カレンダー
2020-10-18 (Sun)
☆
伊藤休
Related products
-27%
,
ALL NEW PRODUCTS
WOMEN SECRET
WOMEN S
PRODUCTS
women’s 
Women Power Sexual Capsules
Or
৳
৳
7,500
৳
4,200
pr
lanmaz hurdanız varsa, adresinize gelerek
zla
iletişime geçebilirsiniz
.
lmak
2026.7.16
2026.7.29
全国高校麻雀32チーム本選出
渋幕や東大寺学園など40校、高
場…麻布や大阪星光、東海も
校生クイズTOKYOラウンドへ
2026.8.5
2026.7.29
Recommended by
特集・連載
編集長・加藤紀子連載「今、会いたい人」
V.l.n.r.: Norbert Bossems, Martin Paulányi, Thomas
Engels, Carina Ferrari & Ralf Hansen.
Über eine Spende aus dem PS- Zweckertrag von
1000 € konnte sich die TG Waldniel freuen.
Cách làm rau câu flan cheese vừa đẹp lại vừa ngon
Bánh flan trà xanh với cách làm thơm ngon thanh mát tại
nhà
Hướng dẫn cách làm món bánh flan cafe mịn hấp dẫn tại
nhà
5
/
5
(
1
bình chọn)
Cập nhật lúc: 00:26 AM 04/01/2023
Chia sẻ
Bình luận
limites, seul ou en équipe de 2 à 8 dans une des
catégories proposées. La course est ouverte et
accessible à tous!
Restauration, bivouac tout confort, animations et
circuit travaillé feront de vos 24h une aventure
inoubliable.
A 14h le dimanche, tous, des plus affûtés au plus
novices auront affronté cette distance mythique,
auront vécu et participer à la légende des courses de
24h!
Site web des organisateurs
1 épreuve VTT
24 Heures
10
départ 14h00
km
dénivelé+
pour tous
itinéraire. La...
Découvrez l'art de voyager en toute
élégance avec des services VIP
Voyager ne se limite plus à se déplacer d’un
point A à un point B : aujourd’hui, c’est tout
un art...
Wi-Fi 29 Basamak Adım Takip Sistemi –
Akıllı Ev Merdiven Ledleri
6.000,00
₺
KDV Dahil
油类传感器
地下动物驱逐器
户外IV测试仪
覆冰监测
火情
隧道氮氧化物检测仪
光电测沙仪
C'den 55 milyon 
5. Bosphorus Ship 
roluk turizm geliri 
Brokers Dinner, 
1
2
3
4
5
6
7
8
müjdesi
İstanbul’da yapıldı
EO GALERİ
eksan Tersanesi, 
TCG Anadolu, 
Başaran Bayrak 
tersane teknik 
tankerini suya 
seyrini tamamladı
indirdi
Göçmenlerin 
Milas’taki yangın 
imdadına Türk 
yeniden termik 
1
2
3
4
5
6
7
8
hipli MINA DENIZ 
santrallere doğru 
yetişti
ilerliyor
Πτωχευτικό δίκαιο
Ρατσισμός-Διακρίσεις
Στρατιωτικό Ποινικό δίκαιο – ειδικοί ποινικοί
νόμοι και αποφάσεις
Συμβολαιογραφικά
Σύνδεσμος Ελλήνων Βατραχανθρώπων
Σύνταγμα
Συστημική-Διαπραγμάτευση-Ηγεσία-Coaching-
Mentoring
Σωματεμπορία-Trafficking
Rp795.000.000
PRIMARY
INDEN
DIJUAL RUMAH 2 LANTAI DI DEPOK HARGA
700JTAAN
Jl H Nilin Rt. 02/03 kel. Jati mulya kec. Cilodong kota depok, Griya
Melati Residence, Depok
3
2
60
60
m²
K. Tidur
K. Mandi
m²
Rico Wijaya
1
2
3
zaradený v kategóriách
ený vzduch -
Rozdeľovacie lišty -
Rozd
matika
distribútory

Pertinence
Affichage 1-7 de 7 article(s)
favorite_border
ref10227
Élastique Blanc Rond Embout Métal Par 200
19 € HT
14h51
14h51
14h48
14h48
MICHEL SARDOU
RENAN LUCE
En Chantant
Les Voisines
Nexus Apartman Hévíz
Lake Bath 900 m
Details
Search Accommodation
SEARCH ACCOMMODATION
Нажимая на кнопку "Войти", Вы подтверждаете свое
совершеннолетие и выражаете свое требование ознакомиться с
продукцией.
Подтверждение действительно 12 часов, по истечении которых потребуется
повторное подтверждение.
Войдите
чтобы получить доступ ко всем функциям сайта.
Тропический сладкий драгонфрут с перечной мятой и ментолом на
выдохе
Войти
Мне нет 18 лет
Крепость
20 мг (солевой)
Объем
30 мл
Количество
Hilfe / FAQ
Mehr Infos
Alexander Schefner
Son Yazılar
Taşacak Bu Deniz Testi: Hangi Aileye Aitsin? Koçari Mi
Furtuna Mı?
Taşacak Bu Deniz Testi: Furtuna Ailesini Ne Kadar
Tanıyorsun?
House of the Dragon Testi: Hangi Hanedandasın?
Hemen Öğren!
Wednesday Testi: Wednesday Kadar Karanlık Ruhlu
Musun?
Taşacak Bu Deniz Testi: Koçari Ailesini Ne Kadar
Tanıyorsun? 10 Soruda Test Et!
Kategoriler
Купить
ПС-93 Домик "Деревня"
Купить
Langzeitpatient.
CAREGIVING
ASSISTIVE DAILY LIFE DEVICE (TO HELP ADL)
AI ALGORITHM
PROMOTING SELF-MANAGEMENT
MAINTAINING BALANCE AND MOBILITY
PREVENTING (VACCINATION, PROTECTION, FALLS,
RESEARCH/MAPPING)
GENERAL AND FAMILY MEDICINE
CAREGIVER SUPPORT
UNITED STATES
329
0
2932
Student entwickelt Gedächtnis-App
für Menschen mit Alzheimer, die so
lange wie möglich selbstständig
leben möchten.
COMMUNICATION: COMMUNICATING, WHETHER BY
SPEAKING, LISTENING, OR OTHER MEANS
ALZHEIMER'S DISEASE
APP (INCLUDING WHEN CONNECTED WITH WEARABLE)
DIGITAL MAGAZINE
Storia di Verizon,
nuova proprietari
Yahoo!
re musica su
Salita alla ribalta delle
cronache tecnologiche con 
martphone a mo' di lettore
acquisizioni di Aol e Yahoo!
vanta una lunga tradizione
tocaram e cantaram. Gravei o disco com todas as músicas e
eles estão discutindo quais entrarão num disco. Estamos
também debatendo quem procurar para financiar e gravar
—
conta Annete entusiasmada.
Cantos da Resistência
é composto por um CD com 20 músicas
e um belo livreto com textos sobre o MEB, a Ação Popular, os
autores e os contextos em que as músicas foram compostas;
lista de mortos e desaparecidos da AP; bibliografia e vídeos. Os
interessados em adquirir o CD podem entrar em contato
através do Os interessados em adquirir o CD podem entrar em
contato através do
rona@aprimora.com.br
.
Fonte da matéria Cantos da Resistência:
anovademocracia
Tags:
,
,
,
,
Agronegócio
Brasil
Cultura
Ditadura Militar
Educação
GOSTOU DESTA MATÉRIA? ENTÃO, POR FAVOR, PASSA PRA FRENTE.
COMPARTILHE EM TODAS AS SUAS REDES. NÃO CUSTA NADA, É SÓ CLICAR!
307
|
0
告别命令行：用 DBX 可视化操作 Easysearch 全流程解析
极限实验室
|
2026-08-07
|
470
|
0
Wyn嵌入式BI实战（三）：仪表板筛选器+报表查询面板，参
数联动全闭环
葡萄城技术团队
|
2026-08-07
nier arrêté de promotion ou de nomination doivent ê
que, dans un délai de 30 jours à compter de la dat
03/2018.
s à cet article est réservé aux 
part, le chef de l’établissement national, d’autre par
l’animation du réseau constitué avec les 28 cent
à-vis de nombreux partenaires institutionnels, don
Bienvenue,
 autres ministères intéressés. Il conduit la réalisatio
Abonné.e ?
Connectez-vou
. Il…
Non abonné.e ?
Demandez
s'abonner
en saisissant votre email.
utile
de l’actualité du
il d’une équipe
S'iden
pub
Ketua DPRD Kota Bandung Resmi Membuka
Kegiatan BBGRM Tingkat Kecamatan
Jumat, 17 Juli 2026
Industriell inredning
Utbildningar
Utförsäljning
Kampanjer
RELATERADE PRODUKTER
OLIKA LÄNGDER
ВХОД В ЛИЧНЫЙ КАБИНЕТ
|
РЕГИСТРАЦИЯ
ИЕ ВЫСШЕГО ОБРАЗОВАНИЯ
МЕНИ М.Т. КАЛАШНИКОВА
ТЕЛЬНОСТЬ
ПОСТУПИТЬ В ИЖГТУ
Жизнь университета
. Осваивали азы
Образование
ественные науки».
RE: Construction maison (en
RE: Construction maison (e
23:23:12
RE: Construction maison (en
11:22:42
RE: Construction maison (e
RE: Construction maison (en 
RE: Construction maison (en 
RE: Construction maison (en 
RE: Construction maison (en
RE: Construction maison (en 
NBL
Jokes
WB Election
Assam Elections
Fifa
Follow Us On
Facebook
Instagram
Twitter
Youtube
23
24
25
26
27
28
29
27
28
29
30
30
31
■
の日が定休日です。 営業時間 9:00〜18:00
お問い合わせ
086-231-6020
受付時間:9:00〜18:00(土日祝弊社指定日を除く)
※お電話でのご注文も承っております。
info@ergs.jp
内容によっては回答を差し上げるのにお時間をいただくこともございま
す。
::::::::
Starting at the first line of the records above, please copy every line exactly through the line containing "novices auront affronté", and stop there.

▸ RESPONSE FOR THIS EXERCISE
カレンダー
2020-10-18 (Sun)
☆
伊藤休
Related products
-27%
,
ALL NEW PRODUCTS
WOMEN SECRET
WOMEN S
PRODUCTS
women’s 
Women Power Sexual Capsules
Or
৳
৳
7,500
৳
4,200
pr
lanmaz hurdanız varsa, adresinize gelerek
zla
iletişime geçebilirsiniz
.
lmak
2026.7.16
2026.7.29
全国高校麻雀32チーム本選出
渋幕や東大寺学園など40校、高
場…麻布や大阪星光、東海も
校生クイズTOKYOラウンドへ
2026.8.5
2026.7.29
Recommended by
特集・連載
編集長・加藤紀子連載「今、会いたい人」
V.l.n.r.: Norbert Bossems, Martin Paulányi, Thomas
Engels, Carina Ferrari & Ralf Hansen.
Über eine Spende aus dem PS- Zweckertrag von
1000 € konnte sich die TG Waldniel freuen.
Cách làm rau câu flan cheese vừa đẹp lại vừa ngon
Bánh flan trà xanh với cách làm thơm ngon thanh mát tại
nhà
Hướng dẫn cách làm món bánh flan cafe mịn hấp dẫn tại
nhà
5
/
5
(
1
bình chọn)
Cập nhật lúc: 00:26 AM 04/01/2023
Chia sẻ
Bình luận
limites, seul ou en équipe de 2 à 8 dans une des
catégories proposées. La course est ouverte et
accessible à tous!
Restauration, bivouac tout confort, animations et
circuit travaillé feront de vos 24h une aventure
inoubliable.
A 14h le dimanche, tous, des plus affûtés au plus
novices auront affronté cette distance mythique,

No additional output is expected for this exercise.